My notes of the excellent lectures 20 and 21 by “Denis Auroux. 18.02 Multivariable Calculus. Fall 2007. Massachusetts Institute of Technology: MIT OpenCourseWare, https://ocw.mit.edu. License: Creative Commons BY-NC-SA.”

## Potential

When vector field $$\vec F$$ is a gradient of function (written using the symbolic $$\nabla$$-operator) $$f(x,y)$$, it is called a gradient field $$\newcommand{pdv}{\tfrac{\partial}{\partial #1}} \shaded{ \vec F = \nabla f = \left\langle \pdv{x}f, \pdv{y}f \right\rangle = \left\langle f_x, f_y \right\rangle } \nonumber$$

Where $$f(x,y)$$ is called the potential.

### Fundamental theorem

Recall the fundamental theorem of calculus

If you integrate the derivative, you get back the function. $$\int_a^b \frac{df(t)}{dt}\,dt=f(b)-f(a) \label{eq:fndcalc}$$

In multivariable calculus, it is the same

If you take the line integral of the gradient of a function, what you get back is the function. $$\shaded{ \int_C\nabla f\cdot d\vec r = f(P_1) – f(P_0) } \label{eq:fundthm}$$ where $$f(x,y)$$ is called the potential.

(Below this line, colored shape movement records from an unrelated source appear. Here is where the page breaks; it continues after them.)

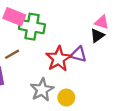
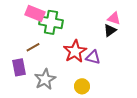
purple triangle: (79, 54) -> (93, 57), moved
gray star: (42, 90) -> (45, 79), moved

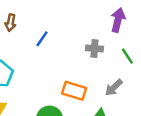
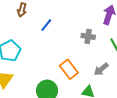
orange rectangle: (74, 91) -> (69, 69), turned 30

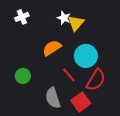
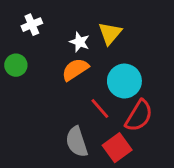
white star: (64, 18) -> (80, 42), moved
green circle: (23, 76) -> (16, 65), moved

Only when the field is a gradient, and you know the function $$f$$, you can simplify the evaluation of the line integral for work. $$\shaded{ \int_C\nabla f\cdot d\vec r=f(P_1)-f(P_0) } \nonumber$$

### Proof

In coordinates, the gradient field $$\nabla f$$ is expressed as $$\newcommand{pdv}{\tfrac{\partial}{\partial #1}} \nabla f =\left\langle \pdv{x}f, \pdv{y}f \right\rangle =\left\langle M, N \right\rangle \nonumber$$

Recall: the work integral in differential form
$$\int_C\vec F\cdot d\vec r = \int_C\left( M\,dx + N\,dy \right) \nonumber$$

Substituting $$M$$ and $$N$$ from the gradient field into the work integral \renewcommand{dv}{\frac{d #1}{d #2}} \renewcommand{pdv}{\frac{\partial #1}{\partial #2}} \begin{align} \int_C \nabla f\cdot d\vec r &= \int_C \pdv{f}{x}dx+\pdv{f}{y}dy \nonumber \\ &= \int_C \underline{ \left(\pdv{f}{\color{red} x}\dv{\color{red}x}{t} + \pdv{f}{\color{blue}y}\dv{\color{blue}y}{t}\right)}\,dt \label{eq:subgrad} \end{align}

Recall: the multivariable calculus chain rule

$$\renewcommand{dv}{\frac{d #1}{d #2}} \renewcommand{pdv}{\frac{\partial #1}{\partial #2}} \dv{}{t}\,f\left(\,\color{red}x(t),\,\color{blue}y(t)\,\right) = \pdv{f}{\color{red}x}\frac{d\color{red}x}{dt}\,+\, \pdv{f}{\color{blue}y}\frac{d\color{blue}y}{dt} \nonumber$$

Substitute the reverse chain rule to equation $$\eqref{eq:subgrad}$$, and integrate the differential of a function \renewcommand{dv}{\frac{d #1}{d #2}} \renewcommand{pdv}{\frac{\partial #1}{\partial #2}} \begin{align*} \int_C \nabla f\cdot d\vec r &= \int_{t_0}^{t_1} \dv{}{t} f\color{grey}{\big(\,x(t),\,y(t)\,\big)}\,dt = \int_{t_0}^{t_1} f\color{grey}{\big(\,x(t),\,y(t)\,\big)} \end{align*}

By the fundamental theorem of calculus $$\eqref{eq:fndcalc}$$ \renewcommand{dv}{\frac{d #1}{d #2}} \renewcommand{pdv}{\frac{\partial #1}{\partial #2}} \begin{align*} \int_C \nabla f\cdot d\vec r &= f\color{grey}{\big(\,x(t_1),\,y(t_1)\,\big)} – f\color{grey}{\big(\,x(t_0),\,y(t_0)\,\big)} \end{align*}

With the points \left\{ \begin{align*} P_0 &= \big(\,x(t_0),\,x(t_0)\,\big) \\ P_1 &= \big(\,x(t_1),\,x(t_1)\,\big) \end{align*} \right.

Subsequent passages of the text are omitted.